Reviewed by Nancy Holmes

In these recent novels from BC, two women writers confront the intersectional problems of colonization, gender, and environmental trouble. Gillian Wigmore’s Glory takes place in northwestern BC and Angie Abdou’s In Case I Go in the southeast corner of the province, each place having glorious landscapes and rich, though injured, Indigenous cultures. Both novels begin with an incursion of the urban into remote rural places. In Glory, Vancouverites relocate to Fort St. James. In In Case I Go, Calgarians move to Coalton—a former mining town, now a recreational resort (a fictional community seemingly based on Fernie, BC). In both novels, the families (non-Indigenous, presumably in the case of Wigmore’s characters) who move into these remote communities are returning to places where they have ancestral settler connections.

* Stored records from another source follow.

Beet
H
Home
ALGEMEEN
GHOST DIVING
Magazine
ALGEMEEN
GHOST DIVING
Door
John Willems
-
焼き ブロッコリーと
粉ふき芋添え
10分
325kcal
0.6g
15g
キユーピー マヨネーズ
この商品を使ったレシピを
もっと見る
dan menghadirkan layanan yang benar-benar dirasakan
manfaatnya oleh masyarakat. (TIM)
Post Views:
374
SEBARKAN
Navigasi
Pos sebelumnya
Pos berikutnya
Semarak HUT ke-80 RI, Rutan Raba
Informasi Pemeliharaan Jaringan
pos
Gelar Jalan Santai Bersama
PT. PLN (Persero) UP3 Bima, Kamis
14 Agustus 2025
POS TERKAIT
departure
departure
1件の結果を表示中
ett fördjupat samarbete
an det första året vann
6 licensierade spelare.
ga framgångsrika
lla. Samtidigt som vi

Wigmore is a well-known poet in northern BC and Glory is her first novel. Renee is a young woman suffering from depression and psychic shock after a long winter with her new husband and infant in her husband’s long-abandoned family cabin in the territory of the Dakelh, or Carrier, people. She meets two Indigenous women: Glory, a fierce, independent singer-songwriter, and Crystal, a talented musician who is eclipsed by Glory’s vivid personality. At the centre of the community is mighty Lake Stuart, which fulfills the tropes of the literary North: beauty, death, and disappearance. The novel’s main action involves the three women and unfolds over a few days when Renee abandons her husband and baby, and Glory, who has given up a daughter, is further robbed of family when her brothers drown in the lake. The book has some first-novel ungainliness: for example, the drowning of the brothers seems staged to create a crisis. However, the novel provides a refreshing view of young and Indigenous women in the North. Rather than portrayed as victims, they are strong, creative, and resilient. They value female friendship as much as romantic relationships. It is no surprise that poet Wigmore’s writing can be vivid (her description of Renee’s mastitis in the first part of the book is exquisitely excruciating) and she creates a sequence of fine prose poems in the chorus of voices that punctuate the novel.

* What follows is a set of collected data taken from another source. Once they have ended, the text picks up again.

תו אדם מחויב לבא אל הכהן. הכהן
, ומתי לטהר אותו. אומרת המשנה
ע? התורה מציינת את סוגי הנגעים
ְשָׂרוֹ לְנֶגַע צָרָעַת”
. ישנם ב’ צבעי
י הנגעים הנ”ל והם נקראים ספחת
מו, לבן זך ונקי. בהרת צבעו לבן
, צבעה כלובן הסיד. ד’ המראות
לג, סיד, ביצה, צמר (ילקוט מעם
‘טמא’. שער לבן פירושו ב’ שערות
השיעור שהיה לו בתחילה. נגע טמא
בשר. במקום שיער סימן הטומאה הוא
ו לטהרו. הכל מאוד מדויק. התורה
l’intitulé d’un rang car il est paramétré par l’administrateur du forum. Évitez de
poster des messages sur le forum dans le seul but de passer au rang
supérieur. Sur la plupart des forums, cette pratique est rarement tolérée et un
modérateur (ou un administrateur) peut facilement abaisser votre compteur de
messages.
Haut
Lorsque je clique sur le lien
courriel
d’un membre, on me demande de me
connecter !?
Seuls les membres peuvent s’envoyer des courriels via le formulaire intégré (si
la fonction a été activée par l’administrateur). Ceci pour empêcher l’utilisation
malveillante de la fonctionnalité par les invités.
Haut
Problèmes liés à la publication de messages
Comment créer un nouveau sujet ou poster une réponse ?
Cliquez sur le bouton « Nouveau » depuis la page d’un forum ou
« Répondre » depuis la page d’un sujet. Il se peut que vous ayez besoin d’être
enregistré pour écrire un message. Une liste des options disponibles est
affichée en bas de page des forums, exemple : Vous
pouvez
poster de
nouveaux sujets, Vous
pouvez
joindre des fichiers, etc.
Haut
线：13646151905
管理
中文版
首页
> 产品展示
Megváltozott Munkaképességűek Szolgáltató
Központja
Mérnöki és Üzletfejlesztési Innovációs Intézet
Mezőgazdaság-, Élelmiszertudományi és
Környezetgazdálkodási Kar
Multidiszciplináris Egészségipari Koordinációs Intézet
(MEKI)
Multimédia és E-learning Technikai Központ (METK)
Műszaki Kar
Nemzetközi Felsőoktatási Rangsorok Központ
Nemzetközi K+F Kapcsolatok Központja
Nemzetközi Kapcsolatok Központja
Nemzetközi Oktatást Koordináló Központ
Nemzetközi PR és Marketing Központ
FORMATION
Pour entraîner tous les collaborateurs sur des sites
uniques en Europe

In Case I Go is Abdou’s fifth novel and it shows the skill her record would suggest. Her characters are believable and the plot deftly juggles slippages of consciousness and chronology, especially through the narrator’s voice. That narrator, Eli, is ten years old and his family has moved to Ktunaxa, or Kootenay, territory, where his great-great-grandfather worked in the mines. They too move into an inherited cabin. The cabins in both novels function as symbols of settler occupation and past violence, but also of a promise of new relationships. Eli strikes up a friendship with his neighbours—Sam, a Ktunaxa forest ecologist, and his niece. The niece’s identity is complex—sometimes she is the niece, and sometimes she is a woman whose English name is Mary but whose true name is hidden. The ghostly dimension where this woman exists draws the boy in, and he becomes burdened with the spirit of his ancestor who, through betrayal, exploitation, and carelessness, caused Mary’s death. Eli has to repair this past wrong in order to recover his life. With the help of Tamara, Sam’s wife (another good-humoured and dynamic Indigenous woman) and another woman, a New Age healer who lives on a secluded goat farm, the boy takes on this task with sweetness and wisdom. The novel is a fine ghost story and it faces tough questions about responsibility for crimes of the past and the complexities of colonial identity (the great-great-grandfather has had to deny his own Muslim heritage) even if Eli’s exorcism seems too simplistic. A failing of the novel might be that the ending enacts a denial of the consequences of trauma: the boy went through a harrowing experience yet seems to comes out unscathed, a kind of wishful thinking that may be at the heart of our hopes for reconciliation in general.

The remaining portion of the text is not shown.